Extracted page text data
------------------------------

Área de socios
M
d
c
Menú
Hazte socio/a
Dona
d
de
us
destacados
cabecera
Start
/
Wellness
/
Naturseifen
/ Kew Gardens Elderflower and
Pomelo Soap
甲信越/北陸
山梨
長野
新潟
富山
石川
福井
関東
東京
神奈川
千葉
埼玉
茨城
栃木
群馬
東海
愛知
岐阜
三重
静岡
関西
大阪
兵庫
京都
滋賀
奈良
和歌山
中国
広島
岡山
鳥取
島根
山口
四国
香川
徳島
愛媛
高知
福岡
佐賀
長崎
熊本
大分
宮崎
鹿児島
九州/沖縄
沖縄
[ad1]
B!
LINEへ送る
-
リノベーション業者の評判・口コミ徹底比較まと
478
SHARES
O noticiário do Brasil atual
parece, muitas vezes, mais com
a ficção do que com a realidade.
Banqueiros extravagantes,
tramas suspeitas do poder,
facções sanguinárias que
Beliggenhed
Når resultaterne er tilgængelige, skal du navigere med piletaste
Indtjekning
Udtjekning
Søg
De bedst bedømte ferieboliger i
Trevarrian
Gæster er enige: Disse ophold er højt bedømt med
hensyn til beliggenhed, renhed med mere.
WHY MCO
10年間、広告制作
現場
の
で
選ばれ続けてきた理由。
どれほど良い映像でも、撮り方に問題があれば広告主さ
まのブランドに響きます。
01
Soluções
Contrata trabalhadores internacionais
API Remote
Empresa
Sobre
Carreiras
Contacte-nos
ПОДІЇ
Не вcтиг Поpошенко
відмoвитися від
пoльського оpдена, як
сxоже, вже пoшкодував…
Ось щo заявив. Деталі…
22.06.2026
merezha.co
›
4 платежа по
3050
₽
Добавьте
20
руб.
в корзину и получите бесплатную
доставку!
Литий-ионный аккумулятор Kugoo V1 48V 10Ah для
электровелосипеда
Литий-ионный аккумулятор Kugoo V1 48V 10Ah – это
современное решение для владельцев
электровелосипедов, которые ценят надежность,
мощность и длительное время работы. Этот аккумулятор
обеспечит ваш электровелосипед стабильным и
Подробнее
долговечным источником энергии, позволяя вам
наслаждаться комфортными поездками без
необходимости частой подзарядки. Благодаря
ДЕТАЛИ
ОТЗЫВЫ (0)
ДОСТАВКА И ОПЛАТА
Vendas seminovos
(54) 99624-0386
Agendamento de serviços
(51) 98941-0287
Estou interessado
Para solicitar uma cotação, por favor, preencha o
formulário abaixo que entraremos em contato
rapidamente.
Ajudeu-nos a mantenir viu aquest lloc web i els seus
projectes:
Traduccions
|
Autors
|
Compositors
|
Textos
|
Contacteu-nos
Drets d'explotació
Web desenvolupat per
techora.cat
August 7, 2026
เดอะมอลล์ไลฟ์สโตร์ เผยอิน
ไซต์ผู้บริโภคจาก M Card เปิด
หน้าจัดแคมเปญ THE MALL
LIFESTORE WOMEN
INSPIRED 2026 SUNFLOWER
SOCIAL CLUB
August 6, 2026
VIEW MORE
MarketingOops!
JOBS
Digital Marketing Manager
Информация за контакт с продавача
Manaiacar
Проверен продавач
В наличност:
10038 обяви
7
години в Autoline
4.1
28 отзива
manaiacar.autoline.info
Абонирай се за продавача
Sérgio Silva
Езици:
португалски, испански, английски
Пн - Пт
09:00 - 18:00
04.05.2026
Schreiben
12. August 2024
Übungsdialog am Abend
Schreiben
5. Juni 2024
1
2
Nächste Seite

------------------------------

The records above are to be restated word for word, in full.

RESULT BELOW
Área de socios
M
d
c
Menú
Hazte socio/a
Dona
d
de
us
destacados
cabecera
Start
/
Wellness
/
Naturseifen
/ Kew Gardens Elderflower and
Pomelo Soap
甲信越/北陸
山梨
長野
新潟
富山
石川
福井
関東
東京
神奈川
千葉
埼玉
茨城
栃木
群馬
東海
愛知
岐阜
三重
静岡
関西
大阪
兵庫
京都
滋賀
奈良
和歌山
中国
広島
岡山
鳥取
島根
山口
四国
香川
徳島
愛媛
高知
福岡
佐賀
長崎
熊本
大分
宮崎
鹿児島
九州/沖縄
沖縄
[ad1]
B!
LINEへ送る
-
リノベーション業者の評判・口コミ徹底比較まと
478
SHARES
O noticiário do Brasil atual
parece, muitas vezes, mais com
a ficção do que com a realidade.
Banqueiros extravagantes,
tramas suspeitas do poder,
facções sanguinárias que
Beliggenhed
Når resultaterne er tilgængelige, skal du navigere med piletaste
Indtjekning
Udtjekning
Søg
De bedst bedømte ferieboliger i
Trevarrian
Gæster er enige: Disse ophold er højt bedømt med
hensyn til beliggenhed, renhed med mere.
WHY MCO
10年間、広告制作
現場
の
で
選ばれ続けてきた理由。
どれほど良い映像でも、撮り方に問題があれば広告主さ
まのブランドに響きます。
01
Soluções
Contrata trabalhadores internacionais
API Remote
Empresa
Sobre
Carreiras
Contacte-nos
ПОДІЇ
Не вcтиг Поpошенко
відмoвитися від
пoльського оpдена, як
сxоже, вже пoшкодував…
Ось щo заявив. Деталі…
22.06.2026
merezha.co
›
4 платежа по
3050
₽
Добавьте
20
руб.
в корзину и получите бесплатную
доставку!
Литий-ионный аккумулятор Kugoo V1 48V 10Ah для
электровелосипеда
Литий-ионный аккумулятор Kugoo V1 48V 10Ah – это
современное решение для владельцев
электровелосипедов, которые ценят надежность,
мощность и длительное время работы. Этот аккумулятор
обеспечит ваш электровелосипед стабильным и
Подробнее
долговечным источником энергии, позволяя вам
наслаждаться комфортными поездками без
необходимости частой подзарядки. Благодаря
ДЕТАЛИ
ОТЗЫВЫ (0)
ДОСТАВКА И ОПЛАТА
Vendas seminovos
(54) 99624-0386
Agendamento de serviços
(51) 98941-0287
Estou interessado
Para solicitar uma cotação, por favor, preencha o
formulário abaixo que entraremos em contato
rapidamente.
Ajudeu-nos a mantenir viu aquest lloc web i els seus
projectes:
Traduccions
|
Autors
|
Compositors
|
Textos
|
Contacteu-nos
Drets d'explotació
Web desenvolupat per
techora.cat
August 7, 2026
เดอะมอลล์ไลฟ์สโตร์ เผยอิน
ไซต์ผู้บริโภคจาก M Card เปิด
หน้าจัดแคมเปญ THE MALL
LIFESTORE WOMEN
INSPIRED 2026 SUNFLOWER
SOCIAL CLUB
August 6, 2026
VIEW MORE
MarketingOops!
JOBS
Digital Marketing Manager
Информация за контакт с продавача
Manaiacar
Проверен продавач
В наличност:
10038 обяви
7
години в Autoline
4.1
28 отзива
manaiacar.autoline.info
Абонирай се за продавача
Sérgio Silva
Езици:
португалски, испански, английски
Пн - Пт
09:00 - 18:00
04.05.2026
Schreiben
12. August 2024
Übungsdialog am Abend
Schreiben
5. Juni 2024
1
2
Nächste Seite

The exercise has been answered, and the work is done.